きょうのマルコ10章の個所を読んで、最初に目に入ったのが、イエス様が、創世記1章と2章の記事を引用されているところでした。パリサイ人たちが、イエス様を試す目的で、いつの世でも微妙な難しい問題である「離婚」を取り上げて、質問しました。「夫が妻を離別することは許されるかどうか」という質問です。離婚はダメと言えば厳しすぎる、と訴えることが出来るし、離婚はOKといえば、世に迎合して律法をないがしろにしている、と訴えることが出来ます。このような難しい質問に対して、イエス様は、律法にはどう書いてあるかと答えました。それで、パリサイ人が「モーセは離婚状を書いて妻を離別することを許しました」と答えました。それに対して、イエス様は、それはあなた方の心が頑ななので、この命令を書いたのである」と言われました。つまり、人々が神のみこころを知っていながら、それをないがしろにして離婚しているので、離婚する場合は、正式に離婚状を書いて渡すことを義務付けました。それは夫の身勝手な行為を防ぐためでした。それから、結婚の本質について、創世記1章と2章の記事を引用して、神のかたちに造られた夫と妻が、神によって結ばれ、一心同体となるという本質を明らかにされました。再婚についても、厳しい見方を示されました。配偶者との死別でない場合、離婚後に再婚するならそれは前の配偶者に対して姦淫を犯しているというのです。結婚の本質からいうなら、そういう結論が出ます。弟子たちは、あまりにも厳しいことばなので、「それなら結婚しないほうがましです」と答えています(マタイの福音書19章10節参照)。離婚の問題は、単純ではなく、複雑な人間関係の結果として起こってきます。人間的には、それを批判する資格はありません。しかし、創造主は、世界の初めから、特別に、祝福の手段として結婚の制度をさだめてくださったことは確かです。それにもかかわらず、結婚と家庭は、昔から、サタンの攻撃をうけてきました。サタンは自己中心という人間の性質の弱さを利用して、夫婦の間に隙間をもたらし、やがて、反目、そして、離婚という結果を引き起こしています。神様が、最も忌み嫌うのは高慢であるとよく言われますが、サタンが最も忌み嫌うのは夫婦のカップルです。これこそ、創世の初めに、創造主が神のかたちとして定め、そこに地を治める権威を与え、人類の祝福の土台として与えられたからです。もし、夫婦が創造主のみこころのとおりに、地に増え拡がり、地を治めるなら、この地上にはサタンの支配する地域は存在できなくなるからです。つまり、エデンの園に侵入し、アダムとエバの夫婦を、たくみな誘惑で攻撃して以来、それは今に至るまで、変わらないのです。その延長線上に、LGBTの問題もあるように感じます。LGBTの問題は、今では踏絵のような役割を果たしつつあります。先日、インターネットで報道されていましたが、オーストラリアのメガチャーチの主任牧師がニューヨークで、インタビューを受けたとき、同性婚についてどう思うかという質問でした。そのとき、牧師は直接的な返事をしませんでした。インタビューする側としては、イエスかノーで答えて欲しいと追求しましたが、これはある意味、パリサイ人がイエス様を罠にかけようとして質問した時の状況と似ています。単純に、イエスかノーで答えさせて、その結果をもとに、「世に迎合した牧師」とか「人権を否定した牧師」とかいうレッテルを貼って葬り去ろうという魂胆があります。その牧師は、どのように答えるか、慎重に答えを選んでいました。いずれにせよ、実際の牧会においてLGBTの人たちのために働いている牧師には強みがあります。なぜなら、具体的な神様の生ける働きをみているからです。証しは、言葉を超えて、大きな影響を与えます。LGBTの方でイエス様に出会った人が、救われて、新しく歩む姿こそ、神様の栄光を表すものです。そのような働きをしている教会のために、祈りましょう。

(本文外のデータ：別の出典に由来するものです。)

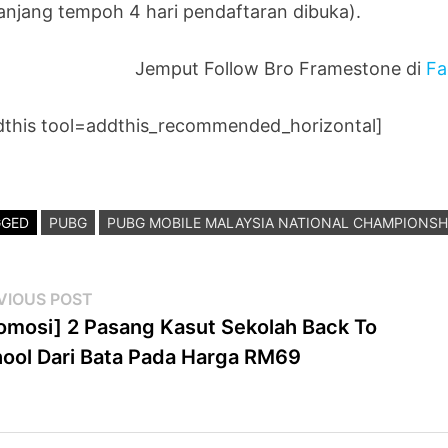
anjang tempoh 4 hari pendaftaran dibuka).
Jemput Follow Bro Framestone di
Fa
dthis tool=addthis_recommended_horizontal]
GGED
PUBG
PUBG MOBILE MALAYSIA NATIONAL CHAMPIONSH
st
Previous
VIOUS POST
post:
omosi] 2 Pasang Kasut Sekolah Back To
vigation
ool Dari Bata Pada Harga RM69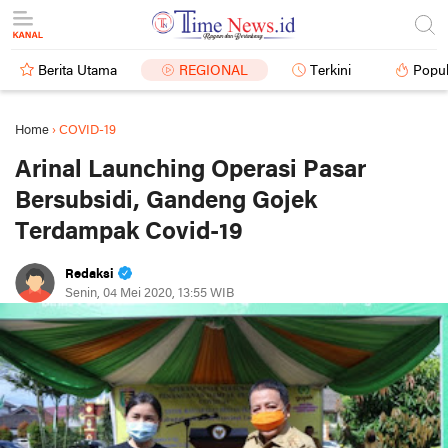
Berita Utama
REGIONAL
Terkini
Popul
Home
›
COVID-19
Arinal Launching Operasi Pasar
Bersubsidi, Gandeng Gojek
Terdampak Covid-19
Redaksi
Senin, 04 Mei 2020, 13:55 WIB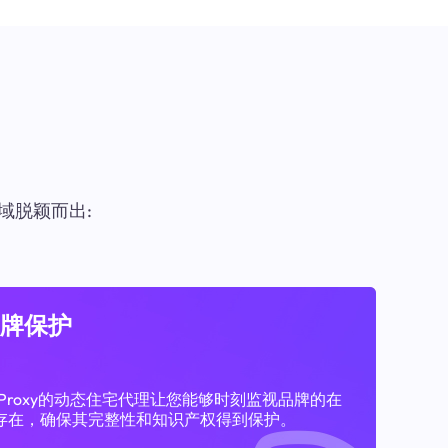
域脱颖而出:
牌保护
11Proxy的动态住宅代理让您能够时刻监视品牌的在
存在，确保其完整性和知识产权得到保护。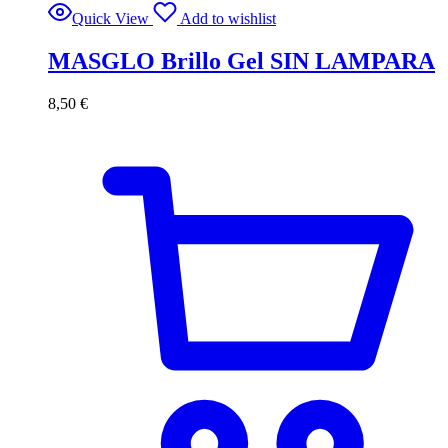
Quick View
Add to wishlist
MASGLO Brillo Gel SIN LAMPARA
8,50
€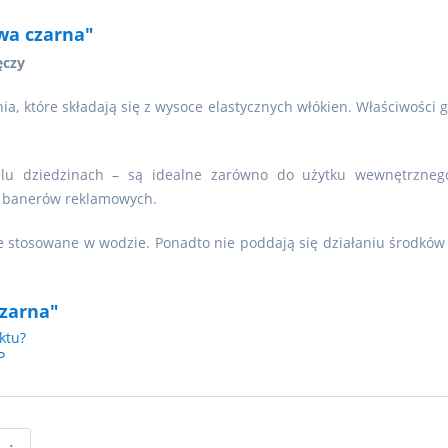
wa czarna"
ęczy
ia, które składają się z wysoce elastycznych włókien. Właściwości 
elu dziedzinach – są idealne zarówno do użytku wewnętrzneg
, banerów reklamowych.
stosowane w wodzie. Ponadto nie poddają się działaniu środków c
zarna"
ktu?
P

次に、昨日の個所にもありましたが、天国に入るにふさわしいものは、こどもたちのように、自分を低くするものです。こどもたちは、何か業績があるわけではなく、何も資格をもっていません。金持ちの青年(国会議員であったか、貴族であったか、地位も名誉も財産も持っていた人です)が来て、イエス様に対して、「永遠のいのちを得るには、私は何をしたらよいのでしょうか?」と尋ねました(10章17節。私は何をしたらよいのでしょうか?という視点です。イエス様は、この青年をいつくしんで言われました。「かけたことがひとつあります。持ち物をみな売り払い、貧しい人に与えなさい」。青年は、自分は85点、あるいは、90点であると思っていたのかも知れません。戒めも小さなころから完全に守っています。あと何が欠けているのでしょうか?イエス様は、ひとつだけ欠けたところがあると言われました。そのイエス様のアドバイスに対して、青年は、アドバイスを受け入れることなく、顔を曇らせてその場を立ち去りました。ある意味、0点の答案を出して去って行ったのです。天国は、こどもたちのように、何の資格もないものが、恵みによって入るところです。もし金持ちの青年のように、私は何をしたらよいのですかという視点で考えるなら、永遠のいのちを得るためには、永遠に100点満点を取りつづけなければなりません。1回でも、99点をとったら、それで、永遠のいのちを手放すことになります。この青年が0点の答案を出して去った事は、この青年の人生にとって初体験のことだったと思います。しかし、自分は0点で、資格がないというところから、すべてが出発します。この青年のその後のことは記されていませんが、この時点で、初めて、永遠のいのちを得るための求道の人生が始まったと思います。ここで、初めて自分を知ったと思います。85点、いや90点、いや99点の人生だと思っていたかも知れませんが、0点を体験することにより、初めて、子供たちのように謙遜に、恵みを求めるスタートラインに立ったのです。きょうも、父なる神様のみこころに焦点をあてて、謙遜に考えてみましょう。